TRATAMIENTO Las infecciones virales más frecuentes (respiratorias y diarreas) son en general de buen pronóstico, con excepción de SARS y del síndrome cardiopulmonar por hantavirus. La mortalidad de las fiebres hemorrágicas puede superar el 50%. Las infecciones con compromiso del SNC tienen una alta probabilidad de dejar secuelas. No existe tratamiento específico para las infecciones virales discutidas, a excepción del virus de influenza A y B, VIH y Lassa. En la mayoría, las medidas de soporte y manejo en unidades de cuidado intensivo en los casos graves son la única forma de terapia.
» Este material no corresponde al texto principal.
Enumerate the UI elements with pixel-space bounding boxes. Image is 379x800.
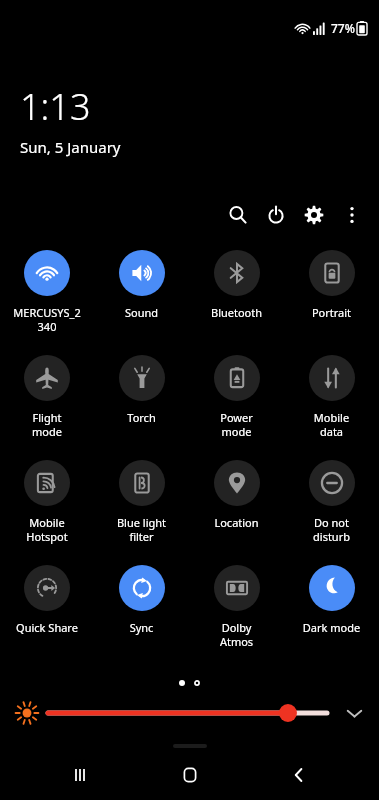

PREVENCIÓN La consulta antes de viajar es esencial para determinar los riesgos relacionados a cada viaje y de esta forma conocer las medidas de prevención. La prevención de enfermedades virales asociadas a viajes consiste en medidas generales como el consumo seguro de alimentos (cocidos, calientes, leche pasteurizada) y agua potable (embotellada o hervida). Para infecciones por arbovirus se recomienda el uso de repelentes que contengan DEET o picaridina, que disminuyen el riesgo de trasmisión , ya que la mayoría de ellas no son prevenibles por vacunas . Las enfermedades de transmisión sexual pueden prevenirse mediante conductas adecuadas y uso de condón. Algunas de las infecciones virales que pueden afectar a viajeros son inmunoprevenibles. Es el caso de las hepatitis A y B, del sarampión, la rubéola, la poliomielitis, la fiebre amarilla, la encefalitis japonesa, la rabia y la encefalitis trasmitida por garrapatas.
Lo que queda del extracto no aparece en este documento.